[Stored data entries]

+ + + + +

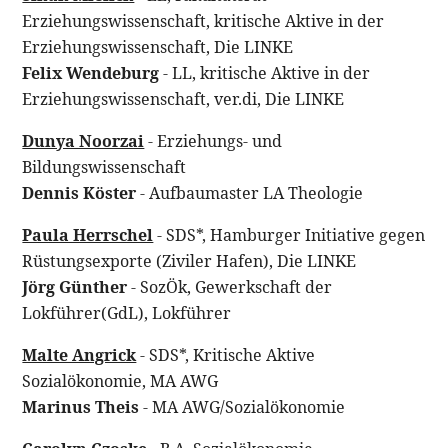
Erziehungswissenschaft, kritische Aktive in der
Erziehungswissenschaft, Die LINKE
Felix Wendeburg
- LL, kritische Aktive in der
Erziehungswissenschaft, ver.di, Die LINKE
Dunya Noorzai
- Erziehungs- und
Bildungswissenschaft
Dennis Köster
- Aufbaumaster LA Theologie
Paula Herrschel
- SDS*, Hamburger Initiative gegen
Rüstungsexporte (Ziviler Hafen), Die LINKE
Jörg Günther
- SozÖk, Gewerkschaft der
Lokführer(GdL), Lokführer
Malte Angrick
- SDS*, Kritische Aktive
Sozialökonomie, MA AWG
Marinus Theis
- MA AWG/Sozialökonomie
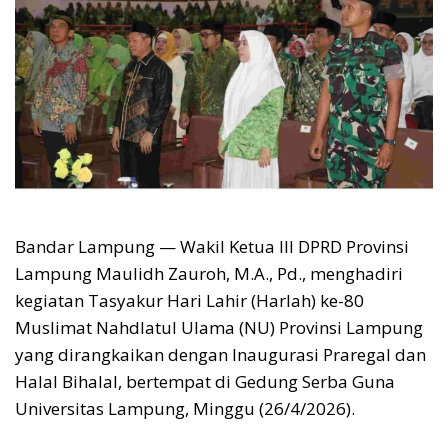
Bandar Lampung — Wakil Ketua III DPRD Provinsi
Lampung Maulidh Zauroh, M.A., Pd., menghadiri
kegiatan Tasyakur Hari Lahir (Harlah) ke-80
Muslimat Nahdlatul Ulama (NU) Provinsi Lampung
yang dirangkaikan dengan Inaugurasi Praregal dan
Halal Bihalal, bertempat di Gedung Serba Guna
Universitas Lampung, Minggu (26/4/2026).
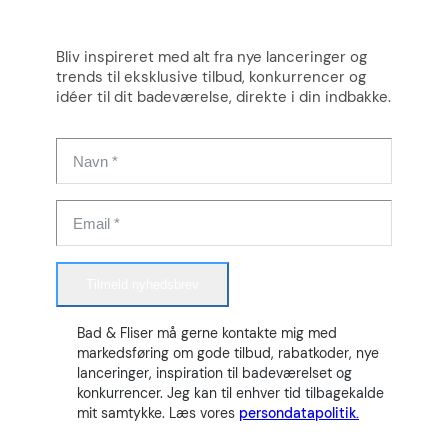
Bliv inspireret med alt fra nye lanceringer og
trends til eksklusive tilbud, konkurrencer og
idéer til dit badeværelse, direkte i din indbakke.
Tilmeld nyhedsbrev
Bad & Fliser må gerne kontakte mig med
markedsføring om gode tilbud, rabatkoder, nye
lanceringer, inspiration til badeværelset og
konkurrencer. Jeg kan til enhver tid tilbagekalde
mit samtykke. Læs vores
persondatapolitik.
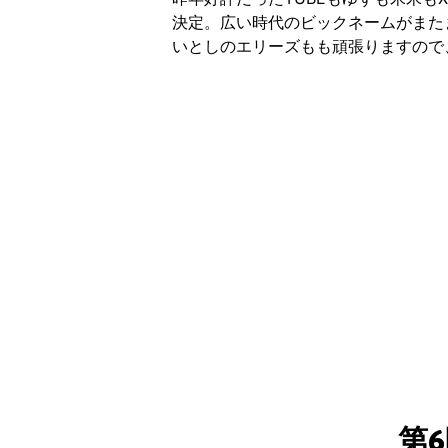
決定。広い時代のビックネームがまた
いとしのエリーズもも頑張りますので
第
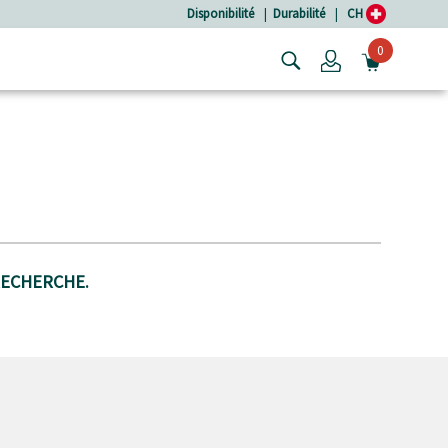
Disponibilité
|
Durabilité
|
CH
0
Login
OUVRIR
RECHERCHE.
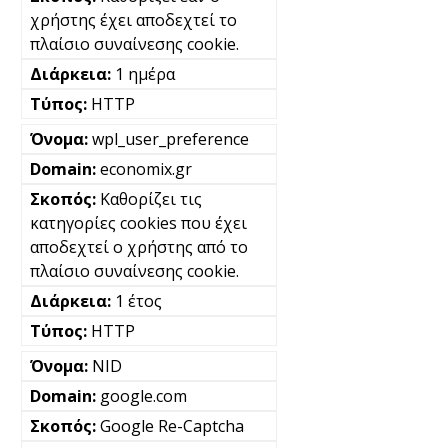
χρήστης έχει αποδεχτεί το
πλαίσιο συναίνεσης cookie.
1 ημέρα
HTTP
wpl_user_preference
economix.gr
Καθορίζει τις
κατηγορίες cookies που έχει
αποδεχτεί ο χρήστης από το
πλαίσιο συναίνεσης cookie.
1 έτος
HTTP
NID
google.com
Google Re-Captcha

+ + + + +

● **EXERCISE**
Above are the records; copy them exactly without the pictures.

● **SOLUTION FOR THIS TASK**
Erziehungswissenschaft, kritische Aktive in der
Erziehungswissenschaft, Die LINKE
Felix Wendeburg
- LL, kritische Aktive in der
Erziehungswissenschaft, ver.di, Die LINKE
Dunya Noorzai
- Erziehungs- und
Bildungswissenschaft
Dennis Köster
- Aufbaumaster LA Theologie
Paula Herrschel
- SDS*, Hamburger Initiative gegen
Rüstungsexporte (Ziviler Hafen), Die LINKE
Jörg Günther
- SozÖk, Gewerkschaft der
Lokführer(GdL), Lokführer
Malte Angrick
- SDS*, Kritische Aktive
Sozialökonomie, MA AWG
Marinus Theis
- MA AWG/Sozialökonomie
Bandar Lampung — Wakil Ketua III DPRD Provinsi
Lampung Maulidh Zauroh, M.A., Pd., menghadiri
kegiatan Tasyakur Hari Lahir (Harlah) ke-80
Muslimat Nahdlatul Ulama (NU) Provinsi Lampung
yang dirangkaikan dengan Inaugurasi Praregal dan
Halal Bihalal, bertempat di Gedung Serba Guna
Universitas Lampung, Minggu (26/4/2026).
Bliv inspireret med alt fra nye lanceringer og
trends til eksklusive tilbud, konkurrencer og
idéer til dit badeværelse, direkte i din indbakke.
Tilmeld nyhedsbrev
Bad & Fliser må gerne kontakte mig med
markedsføring om gode tilbud, rabatkoder, nye
lanceringer, inspiration til badeværelset og
konkurrencer. Jeg kan til enhver tid tilbagekalde
mit samtykke. Læs vores
persondatapolitik.
決定。広い時代のビックネームがまた
いとしのエリーズもも頑張りますので
第
Disponibilité
|
Durabilité
|
CH
0
Login
OUVRIR
RECHERCHE.
χρήστης έχει αποδεχτεί το
πλαίσιο συναίνεσης cookie.
1 ημέρα
HTTP
wpl_user_preference
economix.gr
Καθορίζει τις
κατηγορίες cookies που έχει
αποδεχτεί ο χρήστης από το
πλαίσιο συναίνεσης cookie.
1 έτος
HTTP
NID
google.com
Google Re-Captcha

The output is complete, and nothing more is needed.